Packing AWS SDK in Deployment Artefact - Does it Help to Your Infrastructure

A version of the AWS SDK is always bundled into the Lambda runtime for your language. So the conventional wisdom says you don’t need to include it in your deployment artefact.

I’m here to tell you otherwise.

But first, let’s examine the argument for not packing the AWS SDK.

Deployment artefacts are smaller

This means deployment is faster. Although the bulk of the deployment time is with CloudFormation, not uploading the artefact. So the actual time saving depends on your internet speed.

It also means you are less likely to hit the 75GB code storage limit. Which is fair, but I feel this risk can be mitigated with the lambda-janitor.

Lastly, you can actually see and edit your code in the Cloud9 editor! Alright, this is pretty useful when you just wanna quickly check something out. Although when you’re building a production service, you wouldn’t want to rely on the AWS console, ever. You certainly wouldn’t be making code changes directly in the console!
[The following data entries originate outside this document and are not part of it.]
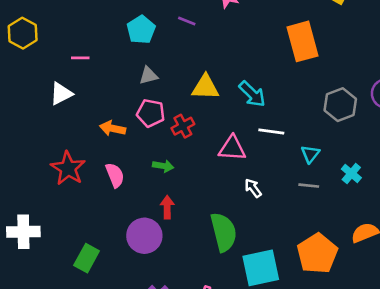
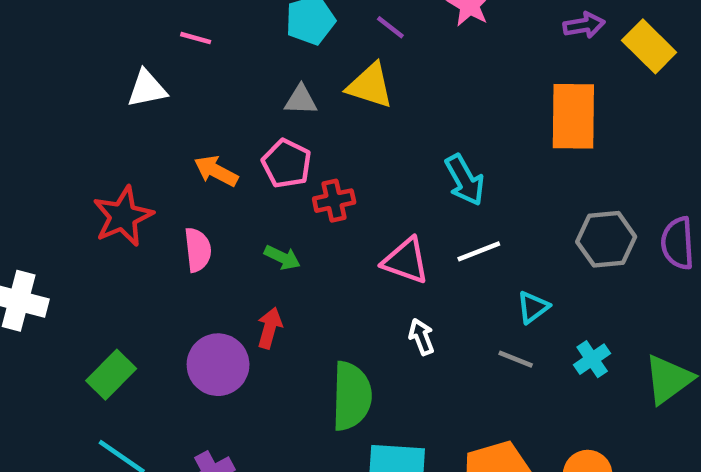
yellow triangle: (205, 87) -> (370, 86), moved
white line: (271, 131) -> (479, 251), turned -45

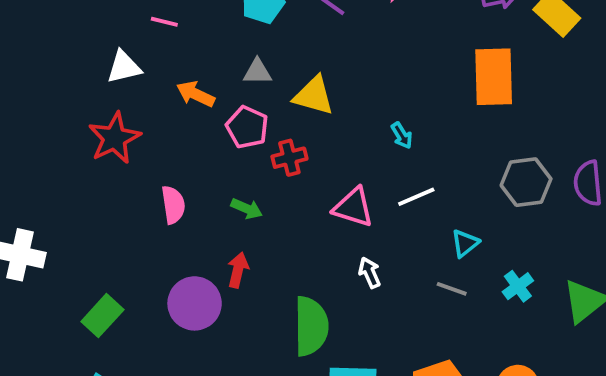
yellow triangle: (370, 86) -> (314, 96), moved
orange arrow: (216, 171) -> (195, 94), moved
cyan arrow: (465, 180) -> (402, 135), size x0.6
red star: (123, 216) -> (114, 138), moved

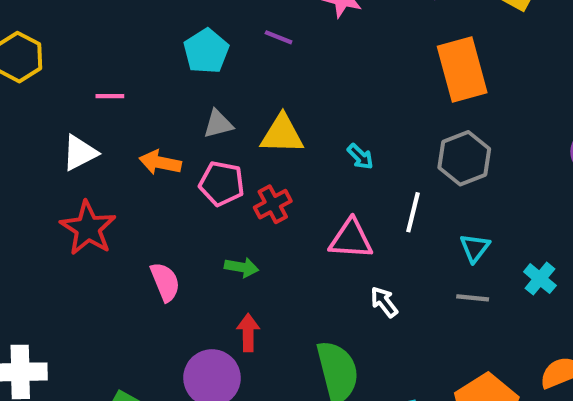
cyan arrow: (402, 135) -> (360, 157), moved
gray hexagon: (526, 182) -> (464, 158), moved
white line: (416, 197) -> (413, 212), turned -39

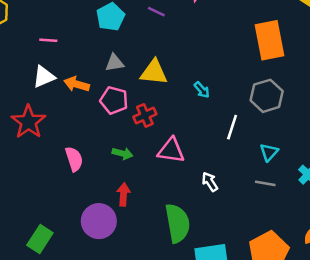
white triangle: (80, 153) -> (44, 77), moved
pink triangle: (351, 239) -> (171, 150), moved

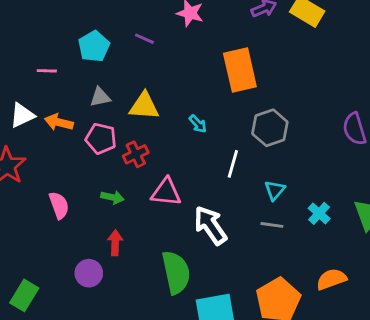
pink line: (48, 40) -> (47, 71), moved
orange rectangle: (269, 40) -> (240, 70), moved
white arrow: (210, 182) -> (210, 225), size x1.8
purple circle: (99, 221) -> (89, 273), size x0.7

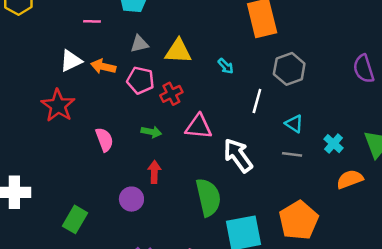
cyan triangle: (275, 190) -> (294, 124), turned -36
orange semicircle: (331, 279) -> (350, 179), moved

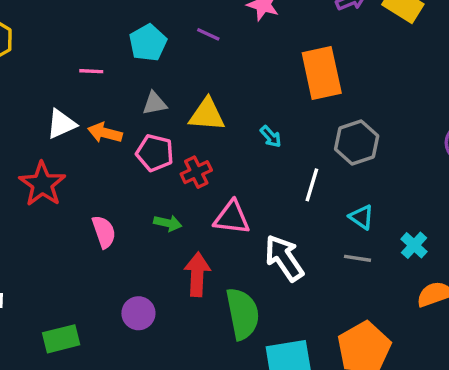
red arrow: (154, 172) -> (197, 274), moved, size x1.4
green rectangle: (75, 219) -> (61, 339), turned 44

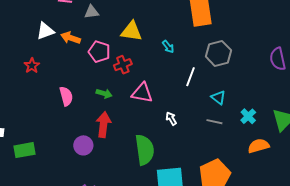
gray triangle: (155, 103) -> (92, 12), moved
red star: (42, 184) -> (32, 66), size x0.6
white arrow: (284, 258) -> (171, 119), size x0.5
red arrow: (197, 274) -> (103, 125), moved
green rectangle: (61, 339) -> (24, 150), moved

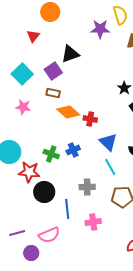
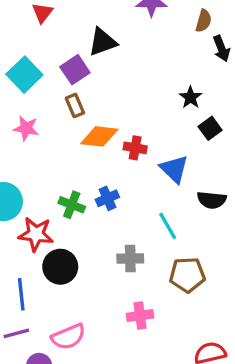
brown rectangle: (53, 93) -> (75, 105), turned 56
orange diamond: (68, 112) -> (99, 136), turned -35
blue triangle: (108, 142) -> (174, 169), moved
blue line: (67, 209) -> (21, 294), moved

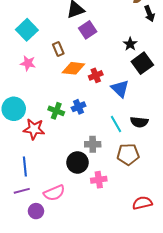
purple square: (75, 70) -> (88, 30), moved
black square: (210, 128) -> (142, 63), size x1.5
red cross: (135, 148) -> (96, 75), turned -32
black semicircle: (212, 200) -> (139, 122), moved
black circle: (60, 267) -> (78, 162), moved

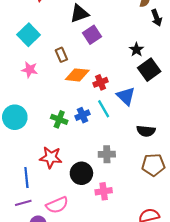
cyan line: (116, 124) -> (104, 109), moved
red star: (34, 129) -> (51, 157), moved
gray cross: (93, 144) -> (107, 154), moved
brown pentagon: (128, 154) -> (153, 165), moved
So what’s wrong with relying on the built-in version of the AWS SDK?

Old versions

The version of the built-in AWS SDK is often much older than the latest. Which means it doesn’t have the latest security patches, bug fixes as well as support for new features. Known vulnerabilities can exist in both the AWS SDK itself as well as its transient dependencies.

This can also manifest itself in subtle differences in the behaviour or performance of your application. Or as bugs that you can’t replicate when you invoke the function locally. Both are problems that are difficult to track down.

Invalidates tests

If you rely on tests that execute the Lambda code locally then the fact the runtime has a different version of AWS SDK would invalidate your tests. Personally, I think you should always have end-to-end tests as well. Which runs against the deployed system and checks everything works as expected when running inside AWS.

No immutable infrastructure

AWS can update the version of the built-in AWS SDK without notice. This can introduce subtle differences to your application’s behaviour without any action from you.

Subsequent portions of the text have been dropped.